Where the listing below reaches the line containing "Lørdag 27. juni", start writing out lines exactly, and stop once the line containing "Скидка 7% на курсы от цены на сайте" has been written.

** Opening WORKING DATA block **

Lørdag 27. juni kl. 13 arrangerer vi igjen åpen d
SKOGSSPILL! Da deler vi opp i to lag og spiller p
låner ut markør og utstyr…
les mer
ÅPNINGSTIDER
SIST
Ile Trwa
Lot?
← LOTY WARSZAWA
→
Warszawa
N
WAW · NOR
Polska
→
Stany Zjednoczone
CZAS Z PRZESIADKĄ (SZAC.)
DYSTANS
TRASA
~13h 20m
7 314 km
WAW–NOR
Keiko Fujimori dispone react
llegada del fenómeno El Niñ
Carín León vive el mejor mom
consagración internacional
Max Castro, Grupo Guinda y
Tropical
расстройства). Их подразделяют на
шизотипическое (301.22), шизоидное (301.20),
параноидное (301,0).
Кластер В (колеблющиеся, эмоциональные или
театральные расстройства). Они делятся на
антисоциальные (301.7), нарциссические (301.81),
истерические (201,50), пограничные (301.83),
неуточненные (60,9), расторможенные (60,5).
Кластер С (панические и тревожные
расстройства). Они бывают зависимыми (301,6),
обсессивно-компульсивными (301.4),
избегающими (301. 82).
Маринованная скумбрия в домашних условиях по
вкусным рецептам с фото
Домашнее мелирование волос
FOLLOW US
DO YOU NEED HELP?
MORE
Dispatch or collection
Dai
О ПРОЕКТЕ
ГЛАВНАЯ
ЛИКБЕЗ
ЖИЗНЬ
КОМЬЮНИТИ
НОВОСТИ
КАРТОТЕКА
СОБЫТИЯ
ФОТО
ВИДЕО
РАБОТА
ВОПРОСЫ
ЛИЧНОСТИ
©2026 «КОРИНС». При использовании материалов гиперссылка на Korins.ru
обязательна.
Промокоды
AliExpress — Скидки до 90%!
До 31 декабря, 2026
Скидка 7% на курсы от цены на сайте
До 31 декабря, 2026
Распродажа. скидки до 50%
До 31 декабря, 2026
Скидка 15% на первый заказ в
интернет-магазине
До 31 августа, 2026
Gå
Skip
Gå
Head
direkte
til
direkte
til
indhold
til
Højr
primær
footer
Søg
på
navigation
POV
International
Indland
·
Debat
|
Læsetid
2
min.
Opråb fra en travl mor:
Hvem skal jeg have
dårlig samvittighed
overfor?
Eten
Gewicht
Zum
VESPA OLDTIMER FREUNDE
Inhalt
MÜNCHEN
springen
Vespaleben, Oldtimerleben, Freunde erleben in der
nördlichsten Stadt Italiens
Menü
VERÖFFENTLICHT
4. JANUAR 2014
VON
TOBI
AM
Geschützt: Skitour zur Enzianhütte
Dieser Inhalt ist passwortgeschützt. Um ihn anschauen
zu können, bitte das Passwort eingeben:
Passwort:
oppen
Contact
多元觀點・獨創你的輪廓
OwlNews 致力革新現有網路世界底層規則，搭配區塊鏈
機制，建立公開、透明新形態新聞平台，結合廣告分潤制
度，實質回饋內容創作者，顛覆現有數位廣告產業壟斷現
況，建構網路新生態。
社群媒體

** Closing WORKING DATA block **
** Opening WORKING DATA block **

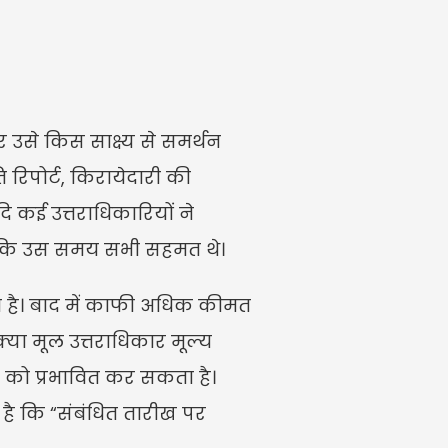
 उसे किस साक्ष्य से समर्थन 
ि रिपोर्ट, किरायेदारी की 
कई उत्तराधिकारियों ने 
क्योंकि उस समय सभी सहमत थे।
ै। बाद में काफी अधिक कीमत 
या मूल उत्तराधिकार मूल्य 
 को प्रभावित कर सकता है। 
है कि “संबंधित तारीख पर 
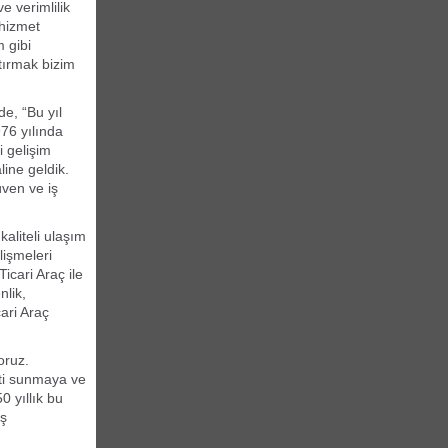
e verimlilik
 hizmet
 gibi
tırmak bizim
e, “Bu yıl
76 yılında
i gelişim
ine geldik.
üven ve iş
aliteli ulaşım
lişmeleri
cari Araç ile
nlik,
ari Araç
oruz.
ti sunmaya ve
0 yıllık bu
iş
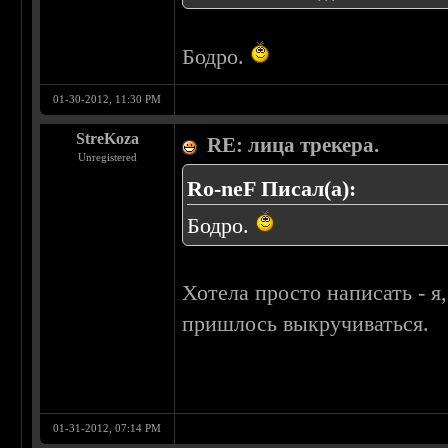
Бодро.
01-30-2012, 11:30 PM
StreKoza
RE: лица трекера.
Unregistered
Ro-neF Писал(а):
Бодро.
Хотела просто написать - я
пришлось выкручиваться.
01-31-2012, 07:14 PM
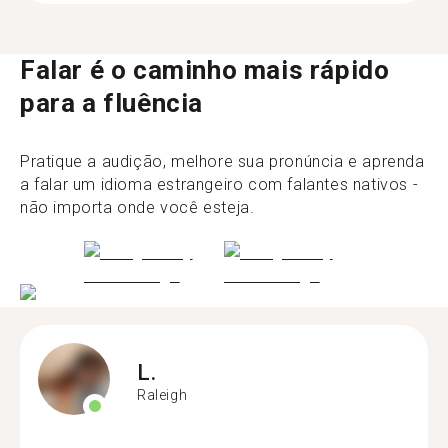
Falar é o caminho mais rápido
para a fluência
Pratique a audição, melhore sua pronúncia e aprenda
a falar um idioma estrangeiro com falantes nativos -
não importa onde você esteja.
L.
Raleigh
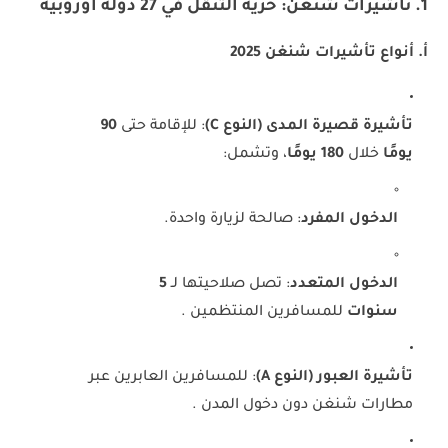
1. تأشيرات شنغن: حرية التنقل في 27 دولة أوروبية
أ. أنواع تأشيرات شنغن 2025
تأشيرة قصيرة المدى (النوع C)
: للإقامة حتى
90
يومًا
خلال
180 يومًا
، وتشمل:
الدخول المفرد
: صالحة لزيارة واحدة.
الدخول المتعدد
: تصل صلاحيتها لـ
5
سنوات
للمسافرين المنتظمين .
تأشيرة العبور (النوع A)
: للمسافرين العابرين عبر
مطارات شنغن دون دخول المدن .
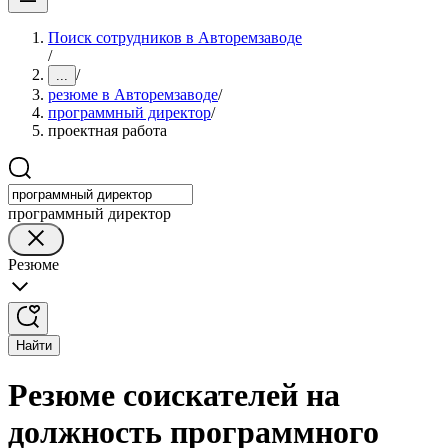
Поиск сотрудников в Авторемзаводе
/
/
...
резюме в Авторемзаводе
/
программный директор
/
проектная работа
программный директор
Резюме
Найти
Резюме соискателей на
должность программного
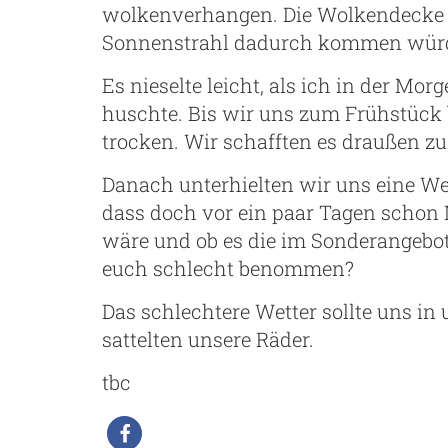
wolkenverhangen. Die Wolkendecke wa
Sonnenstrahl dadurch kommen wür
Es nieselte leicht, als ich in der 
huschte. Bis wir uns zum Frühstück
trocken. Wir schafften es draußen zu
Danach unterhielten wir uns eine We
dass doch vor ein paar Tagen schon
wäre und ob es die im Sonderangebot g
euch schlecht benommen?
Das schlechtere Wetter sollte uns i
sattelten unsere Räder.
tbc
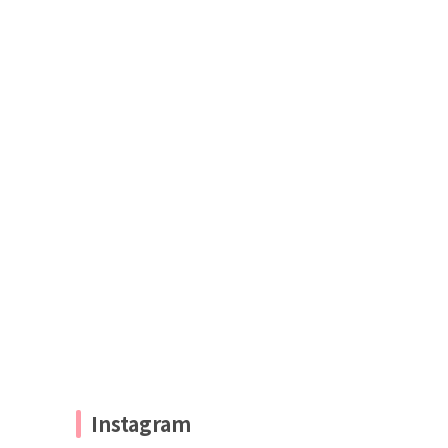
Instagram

** Closing WORKING DATA block **

» SOLUTION TO THIS EXERCISE
Lørdag 27. juni kl. 13 arrangerer vi igjen åpen d
SKOGSSPILL! Da deler vi opp i to lag og spiller p
låner ut markør og utstyr…
les mer
ÅPNINGSTIDER
SIST
Ile Trwa
Lot?
← LOTY WARSZAWA
→
Warszawa
N
WAW · NOR
Polska
→
Stany Zjednoczone
CZAS Z PRZESIADKĄ (SZAC.)
DYSTANS
TRASA
~13h 20m
7 314 km
WAW–NOR
Keiko Fujimori dispone react
llegada del fenómeno El Niñ
Carín León vive el mejor mom
consagración internacional
Max Castro, Grupo Guinda y
Tropical
расстройства). Их подразделяют на
шизотипическое (301.22), шизоидное (301.20),
параноидное (301,0).
Кластер В (колеблющиеся, эмоциональные или
театральные расстройства). Они делятся на
антисоциальные (301.7), нарциссические (301.81),
истерические (201,50), пограничные (301.83),
неуточненные (60,9), расторможенные (60,5).
Кластер С (панические и тревожные
расстройства). Они бывают зависимыми (301,6),
обсессивно-компульсивными (301.4),
избегающими (301. 82).
Маринованная скумбрия в домашних условиях по
вкусным рецептам с фото
Домашнее мелирование волос
FOLLOW US
DO YOU NEED HELP?
MORE
Dispatch or collection
Dai
О ПРОЕКТЕ
ГЛАВНАЯ
ЛИКБЕЗ
ЖИЗНЬ
КОМЬЮНИТИ
НОВОСТИ
КАРТОТЕКА
СОБЫТИЯ
ФОТО
ВИДЕО
РАБОТА
ВОПРОСЫ
ЛИЧНОСТИ
©2026 «КОРИНС». При использовании материалов гиперссылка на Korins.ru
обязательна.
Промокоды
AliExpress — Скидки до 90%!
До 31 декабря, 2026
Скидка 7% на курсы от цены на сайте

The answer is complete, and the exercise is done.